• [PROBLEM REQUIREMENTS] Please set down each record exactly as it appears, but leave out any pictures.

• [Stored data entries]

*** Begin section ***

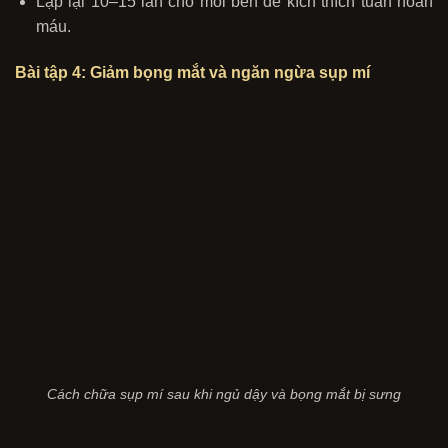
Lặp lại 10–15 lần cho mỗi bên để kích thích tuần hoàn
máu.
Bài tập 4: Giảm bọng mắt và ngăn ngừa sụp mí
Cách chữa sụp mí sau khi ngủ dậy và bọng mắt bị sưng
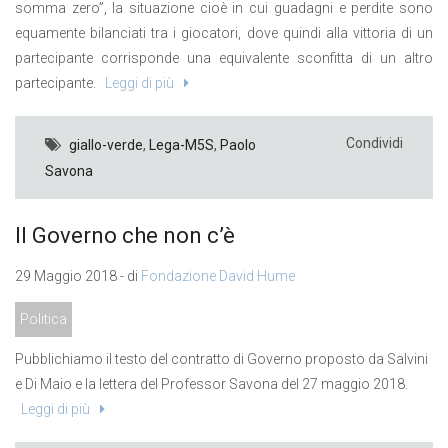
somma zero”, la situazione cioè in cui guadagni e perdite sono
equamente bilanciati tra i giocatori, dove quindi alla vittoria di un
partecipante corrisponde una equivalente sconfitta di un altro
partecipante.
Leggi di più
Condividi
giallo-verde
,
Lega-M5S
,
Paolo
Savona
Il Governo che non c’è
29 Maggio 2018 - di
Fondazione David Hume
Politica
Pubblichiamo il testo del contratto di Governo proposto da Salvini
e Di Maio e la lettera del Professor Savona del 27 maggio 2018.
Leggi di più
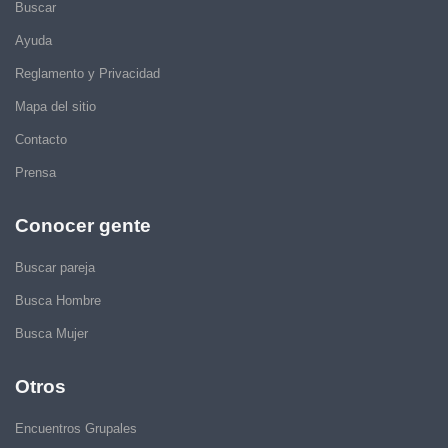
Buscar
Ayuda
Reglamento y Privacidad
Mapa del sitio
Contacto
Prensa
Conocer gente
Buscar pareja
Busca Hombre
Busca Mujer
Otros
Encuentros Grupales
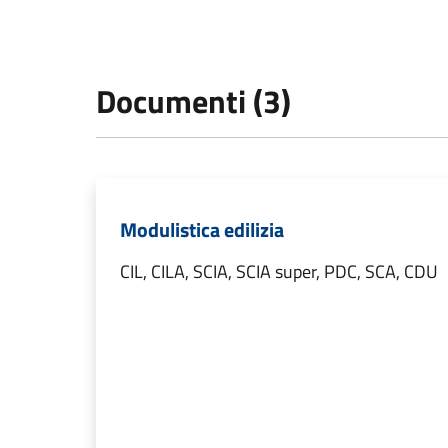
Documenti (3)
Modulistica edilizia
CIL, CILA, SCIA, SCIA super, PDC, SCA, CDU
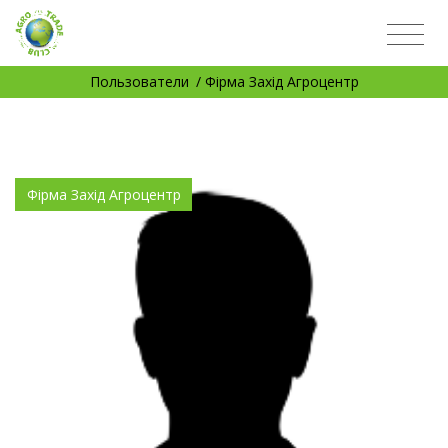
Пользователи
/ Фірма Захід Агроцентр
Фірма Захід Агроцентр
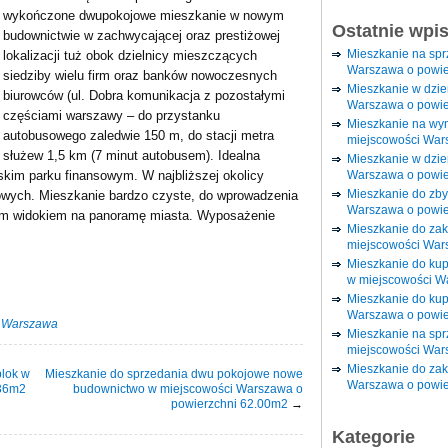
wykończone dwupokojowe mieszkanie w nowym
Ostatnie wpi
budownictwie w zachwycającej oraz prestiżowej
Mieszkanie na sp
lokalizacji tuż obok dzielnicy mieszczących
Warszawa o powie
siedziby wielu firm oraz banków nowoczesnych
Mieszkanie w dzi
biurowców (ul. Dobra komunikacja z pozostałymi
Warszawa o powie
częściami warszawy – do przystanku
Mieszkanie na wy
autobusowego zaledwie 150 m, do stacji metra
miejscowości War
służew 1,5 km (7 minut autobusem). Idealna
Mieszkanie w dzie
Warszawa o powie
skim parku finansowym. W najbliższej okolicy
Mieszkanie do zby
owych. Mieszkanie bardzo czyste, do wprowadzenia
Warszawa o powie
nym widokiem na panoramę miasta. Wyposażenie
Mieszkanie do za
miejscowości War
Mieszkanie do ku
w miejscowości W
Mieszkanie do kup
Warszawa o powie
·
Warszawa
Mieszkanie na spr
miejscowości War
Mieszkanie do zak
lok w
Mieszkanie do sprzedania dwu pokojowe nowe
Warszawa o powie
.36m2
budownictwo w miejscowości Warszawa o
powierzchni 62.00m2
→
Kategorie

*** End section ***

• [TASK RESPONSE]
Lặp lại 10–15 lần cho mỗi bên để kích thích tuần hoàn
máu.
Bài tập 4: Giảm bọng mắt và ngăn ngừa sụp mí
Cách chữa sụp mí sau khi ngủ dậy và bọng mắt bị sưng
somma zero”, la situazione cioè in cui guadagni e perdite sono
equamente bilanciati tra i giocatori, dove quindi alla vittoria di un
partecipante corrisponde una equivalente sconfitta di un altro
partecipante.
Leggi di più
Condividi
giallo-verde
,
Lega-M5S
,
Paolo
Savona
Il Governo che non c’è
29 Maggio 2018 - di
Fondazione David Hume
Politica
Pubblichiamo il testo del contratto di Governo proposto da Salvini
e Di Maio e la lettera del Professor Savona del 27 maggio 2018.
Leggi di più
Buscar
Ayuda
Reglamento y Privacidad
Mapa del sitio
Contacto
Prensa
Conocer gente
Buscar pareja
Busca Hombre
Busca Mujer
Otros
Encuentros Grupales
Documenti (3)
Modulistica edilizia
CIL, CILA, SCIA, SCIA super, PDC, SCA, CDU
Пользователи
/ Фірма Захід Агроцентр
Фірма Захід Агроцентр
wykończone dwupokojowe mieszkanie w nowym
Ostatnie wpi
budownictwie w zachwycającej oraz prestiżowej
Mieszkanie na sp
lokalizacji tuż obok dzielnicy mieszczących
Warszawa o powie
siedziby wielu firm oraz banków nowoczesnych
Mieszkanie w dzi
biurowców (ul. Dobra komunikacja z pozostałymi
Warszawa o powie
częściami warszawy – do przystanku
Mieszkanie na wy
autobusowego zaledwie 150 m, do stacji metra
miejscowości War
służew 1,5 km (7 minut autobusem). Idealna
Mieszkanie w dzie
Warszawa o powie
skim parku finansowym. W najbliższej okolicy
Mieszkanie do zby
owych. Mieszkanie bardzo czyste, do wprowadzenia
Warszawa o powie
nym widokiem na panoramę miasta. Wyposażenie
Mieszkanie do za
miejscowości War
Mieszkanie do ku
w miejscowości W
Mieszkanie do kup
Warszawa o powie
·
Warszawa
Mieszkanie na spr
miejscowości War
Mieszkanie do zak
lok w
Mieszkanie do sprzedania dwu pokojowe nowe
Warszawa o powie
.36m2
budownictwo w miejscowości Warszawa o
powierzchni 62.00m2
→
Kategorie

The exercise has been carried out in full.